How This Recipe Supports PCOS Management
Understanding the nutritional profile of what you eat is a powerful step in managing PCOS. Here is how the key ingredients in this Southwestern Pork Stew contribute to your health goals:
- Chicken: Protein-rich meals help manage insulin resistance common in PCOS
- Cinnamon: Studies show cinnamon can help lower fasting blood sugar levels in PCOS
- Garlic: May help reduce cholesterol levels often elevated in PCOS
- Tomato: Antioxidants help combat oxidative stress elevated in PCOS
- Bell pepper: Vitamin C supports adrenal function and may help manage cortisol levels in PCOS
PCOS Diet Principles in This Recipe
The PCOS diet focuses on three core principles: reducing inflammation, managing insulin resistance, and supporting hormonal balance. Every recipe in our collection is evaluated against these principles. This recipe excels in providing protein-rich ingredients that help regulate appetite hormones (ghrelin and leptin), and anti-inflammatory spices that target the chronic inflammation underlying PCOS. As part of a balanced PCOS meal plan, we recommend pairing recipes like this with a variety of nutrient-dense foods throughout the week to ensure you are meeting all your micronutrient needs.
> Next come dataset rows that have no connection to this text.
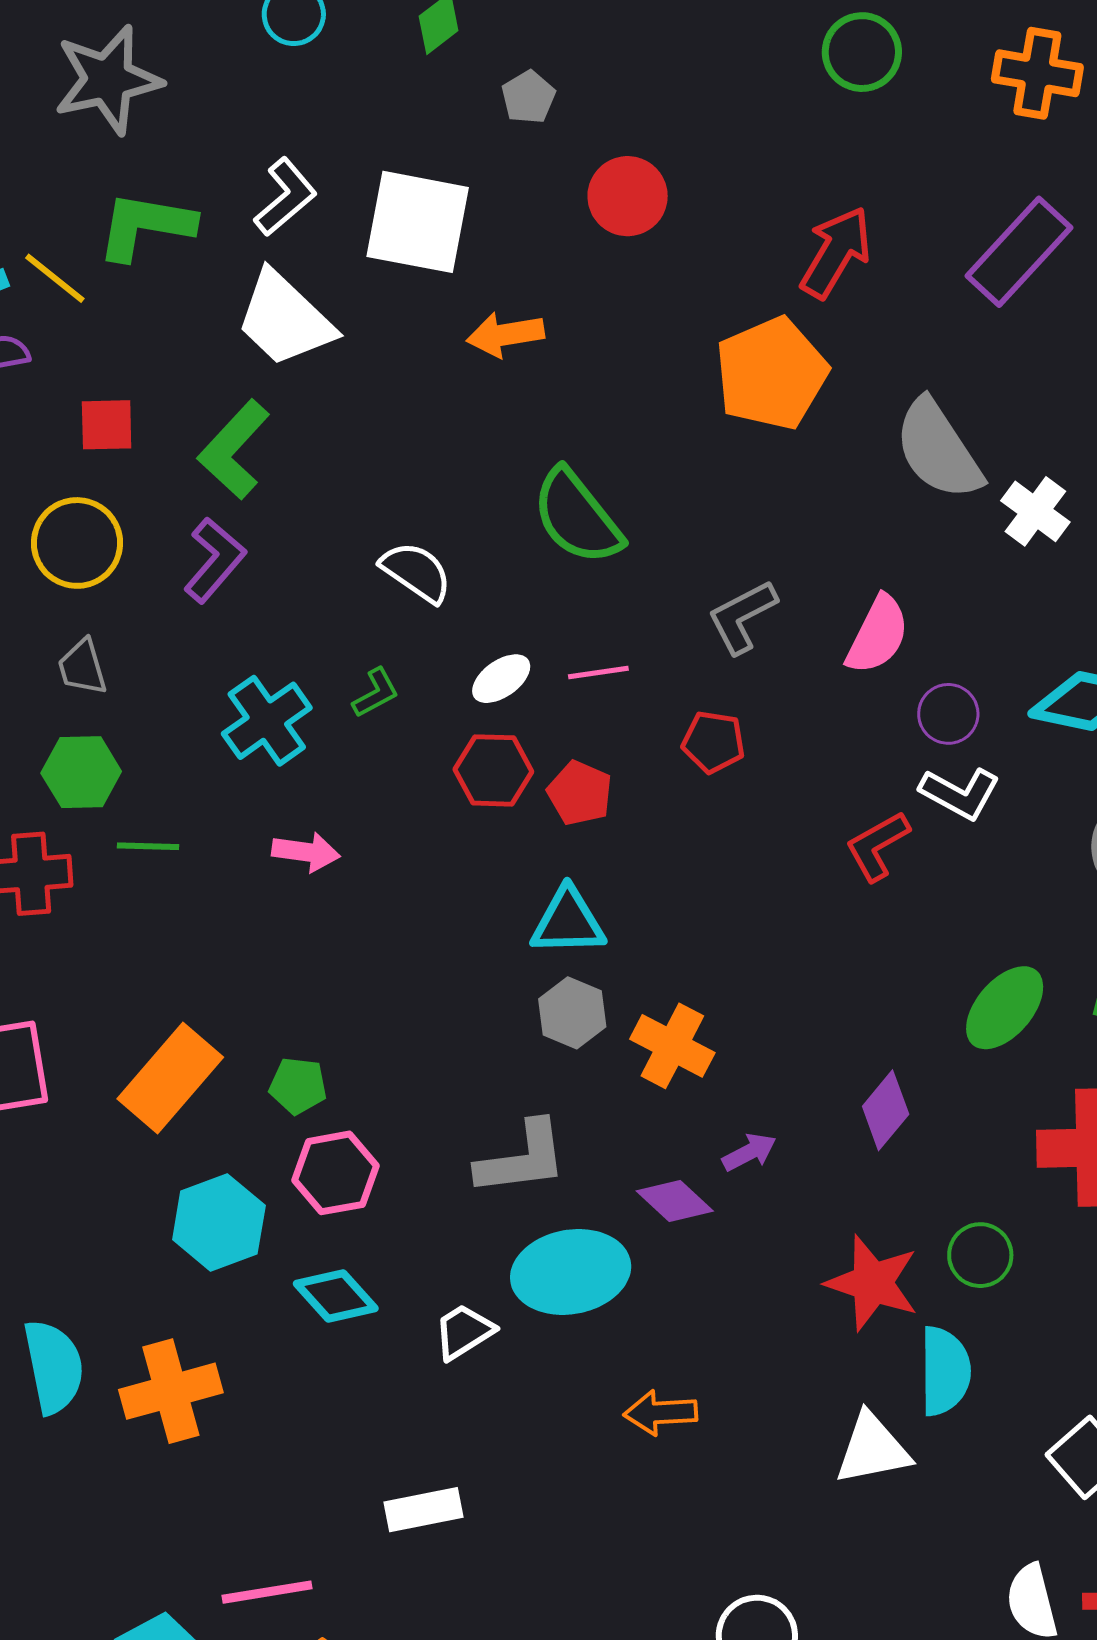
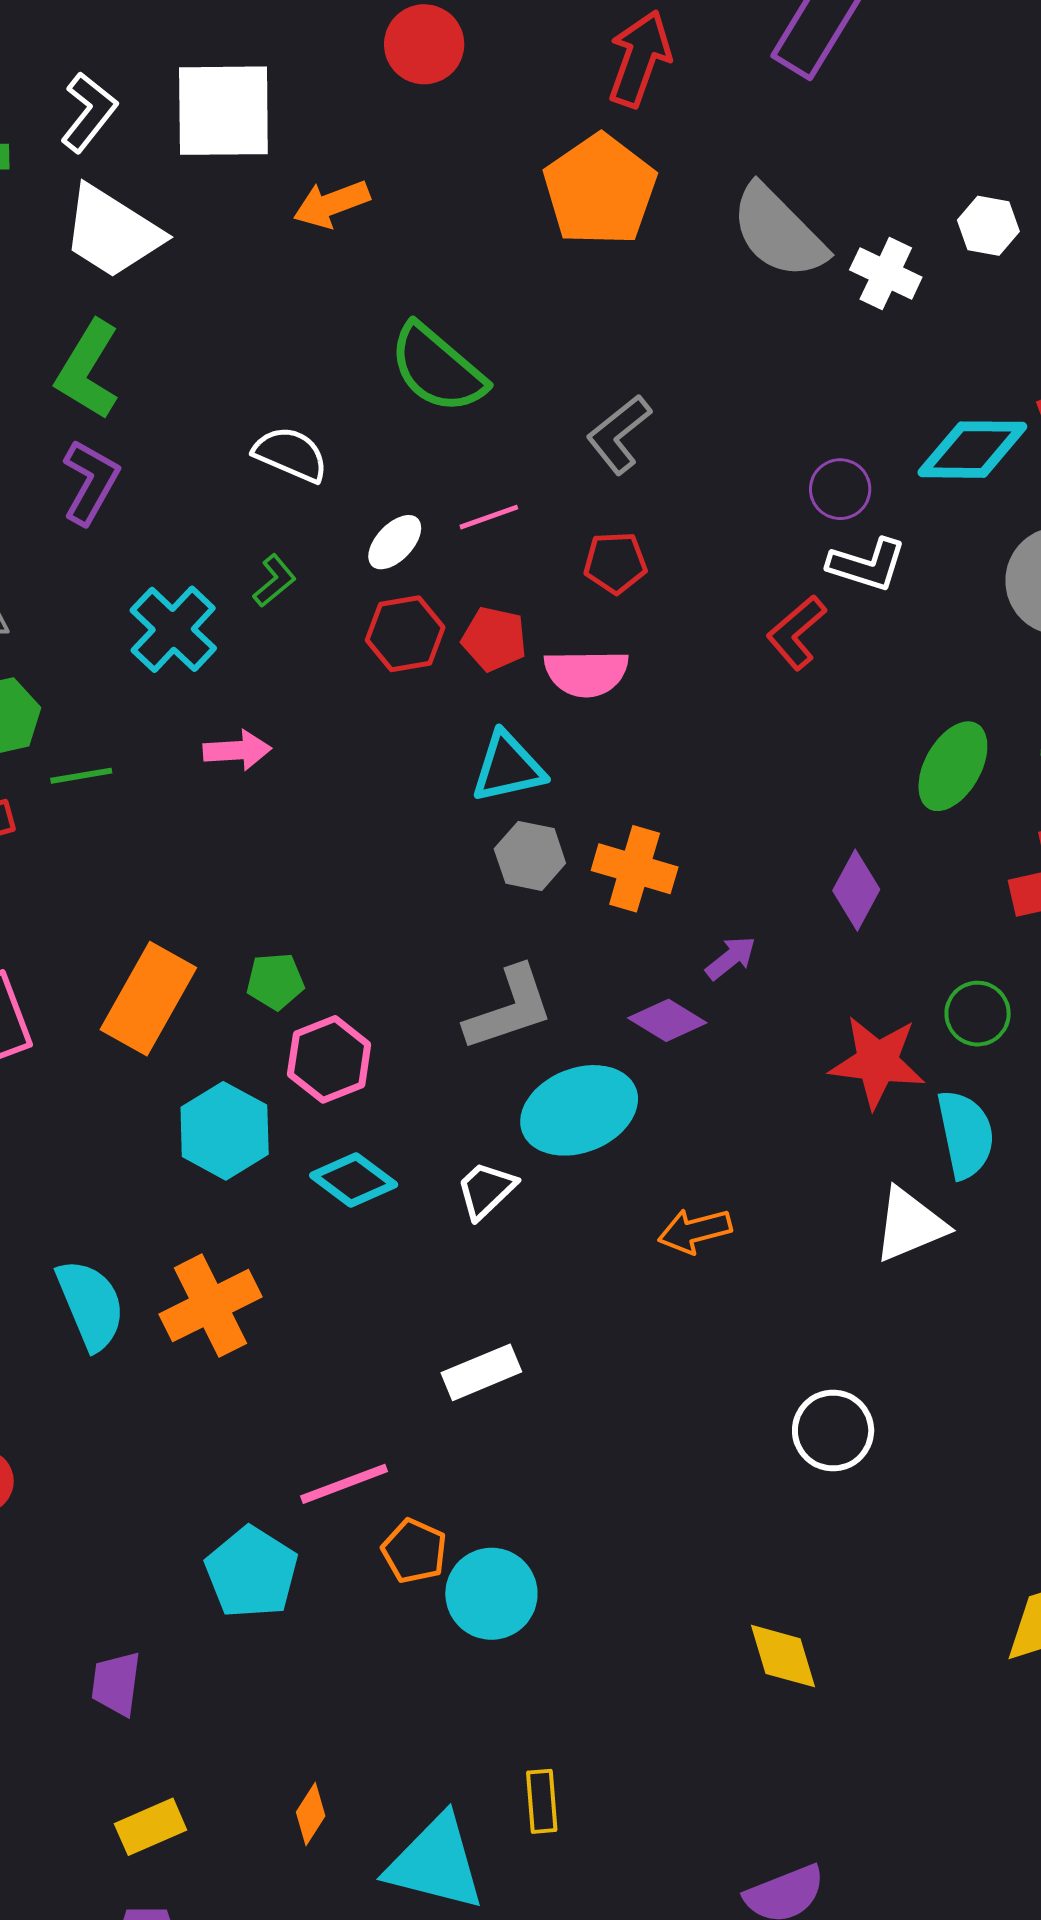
pink semicircle: (878, 635) -> (586, 673), moved, turned 74

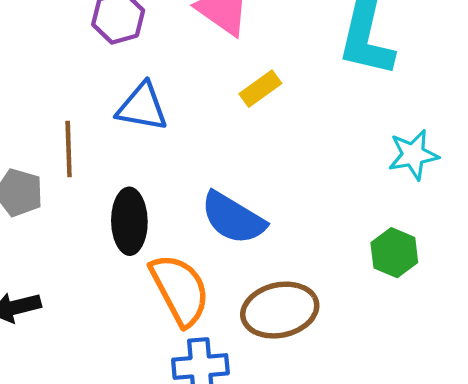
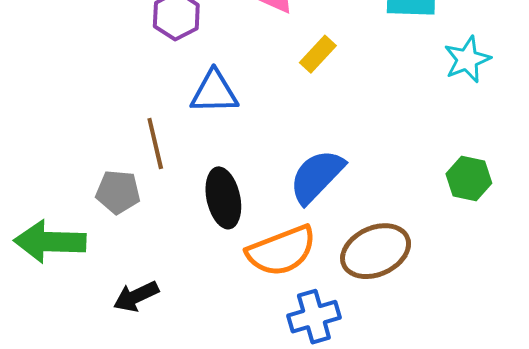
cyan star: (413, 155) -> (467, 59), moved
blue semicircle: (233, 218) -> (317, 176), turned 114
orange semicircle: (180, 290) -> (281, 251), turned 108

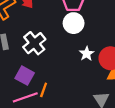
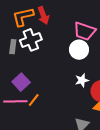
white cross: (34, 43) -> (31, 40), moved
Meal Prep Tip: This Southwestern Pork Stew can be prepared ahead and stored in an airtight container in the refrigerator for up to 3 days. Meal prepping is one of the most effective strategies for sticking to a PCOS-friendly diet, as it removes the temptation to reach for processed convenience foods when time is short.
PCOS-Friendly Foods in This Recipe
This recipe contains the following foods that may benefit PCOS management: Cinnamon.